Word for word, restate all of the data shown below.

(Stored data entries)
----------

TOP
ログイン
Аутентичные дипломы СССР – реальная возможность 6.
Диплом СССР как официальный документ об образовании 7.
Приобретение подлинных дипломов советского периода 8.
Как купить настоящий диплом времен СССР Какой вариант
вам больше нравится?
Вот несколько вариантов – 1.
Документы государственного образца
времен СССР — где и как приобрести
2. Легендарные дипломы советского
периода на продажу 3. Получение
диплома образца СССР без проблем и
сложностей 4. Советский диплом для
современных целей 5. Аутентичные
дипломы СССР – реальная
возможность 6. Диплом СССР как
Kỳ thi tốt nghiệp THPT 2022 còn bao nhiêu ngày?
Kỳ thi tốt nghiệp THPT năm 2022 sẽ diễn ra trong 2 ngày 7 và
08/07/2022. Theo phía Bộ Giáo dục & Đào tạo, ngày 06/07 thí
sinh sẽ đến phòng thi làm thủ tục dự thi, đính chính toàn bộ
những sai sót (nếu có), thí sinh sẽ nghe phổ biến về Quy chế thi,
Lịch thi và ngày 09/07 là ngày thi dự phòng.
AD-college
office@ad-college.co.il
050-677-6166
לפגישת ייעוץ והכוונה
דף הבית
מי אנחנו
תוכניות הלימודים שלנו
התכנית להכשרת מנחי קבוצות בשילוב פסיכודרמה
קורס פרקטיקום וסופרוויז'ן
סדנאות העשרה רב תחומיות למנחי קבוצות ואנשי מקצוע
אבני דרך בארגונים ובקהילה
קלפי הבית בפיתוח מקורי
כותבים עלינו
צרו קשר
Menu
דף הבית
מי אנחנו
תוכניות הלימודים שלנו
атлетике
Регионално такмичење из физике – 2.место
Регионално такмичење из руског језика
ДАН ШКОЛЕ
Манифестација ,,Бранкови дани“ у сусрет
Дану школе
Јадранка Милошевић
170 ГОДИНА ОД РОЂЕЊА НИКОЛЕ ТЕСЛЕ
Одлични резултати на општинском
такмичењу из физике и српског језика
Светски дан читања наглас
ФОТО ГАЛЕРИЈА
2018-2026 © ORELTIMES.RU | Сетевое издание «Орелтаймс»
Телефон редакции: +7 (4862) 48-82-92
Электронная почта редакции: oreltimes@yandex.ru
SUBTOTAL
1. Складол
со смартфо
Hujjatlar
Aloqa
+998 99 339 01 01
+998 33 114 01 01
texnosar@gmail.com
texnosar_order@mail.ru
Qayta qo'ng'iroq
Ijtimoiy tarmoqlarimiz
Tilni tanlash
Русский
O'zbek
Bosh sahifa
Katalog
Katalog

----------

**Exercise answer**
TOP
ログイン
Аутентичные дипломы СССР – реальная возможность 6.
Диплом СССР как официальный документ об образовании 7.
Приобретение подлинных дипломов советского периода 8.
Как купить настоящий диплом времен СССР Какой вариант
вам больше нравится?
Вот несколько вариантов – 1.
Документы государственного образца
времен СССР — где и как приобрести
2. Легендарные дипломы советского
периода на продажу 3. Получение
диплома образца СССР без проблем и
сложностей 4. Советский диплом для
современных целей 5. Аутентичные
дипломы СССР – реальная
возможность 6. Диплом СССР как
Kỳ thi tốt nghiệp THPT 2022 còn bao nhiêu ngày?
Kỳ thi tốt nghiệp THPT năm 2022 sẽ diễn ra trong 2 ngày 7 và
08/07/2022. Theo phía Bộ Giáo dục & Đào tạo, ngày 06/07 thí
sinh sẽ đến phòng thi làm thủ tục dự thi, đính chính toàn bộ
những sai sót (nếu có), thí sinh sẽ nghe phổ biến về Quy chế thi,
Lịch thi và ngày 09/07 là ngày thi dự phòng.
AD-college
office@ad-college.co.il
050-677-6166
לפגישת ייעוץ והכוונה
דף הבית
מי אנחנו
תוכניות הלימודים שלנו
התכנית להכשרת מנחי קבוצות בשילוב פסיכודרמה
קורס פרקטיקום וסופרוויז'ן
סדנאות העשרה רב תחומיות למנחי קבוצות ואנשי מקצוע
אבני דרך בארגונים ובקהילה
קלפי הבית בפיתוח מקורי
כותבים עלינו
צרו קשר
Menu
דף הבית
מי אנחנו
תוכניות הלימודים שלנו
атлетике
Регионално такмичење из физике – 2.место
Регионално такмичење из руског језика
ДАН ШКОЛЕ
Манифестација ,,Бранкови дани“ у сусрет
Дану школе
Јадранка Милошевић
170 ГОДИНА ОД РОЂЕЊА НИКОЛЕ ТЕСЛЕ
Одлични резултати на општинском
такмичењу из физике и српског језика
Светски дан читања наглас
ФОТО ГАЛЕРИЈА
2018-2026 © ORELTIMES.RU | Сетевое издание «Орелтаймс»
Телефон редакции: +7 (4862) 48-82-92
Электронная почта редакции: oreltimes@yandex.ru
SUBTOTAL
1. Складол
со смартфо
Hujjatlar
Aloqa
+998 99 339 01 01
+998 33 114 01 01
texnosar@gmail.com
texnosar_order@mail.ru
Qayta qo'ng'iroq
Ijtimoiy tarmoqlarimiz
Tilni tanlash
Русский
O'zbek
Bosh sahifa
Katalog
Katalog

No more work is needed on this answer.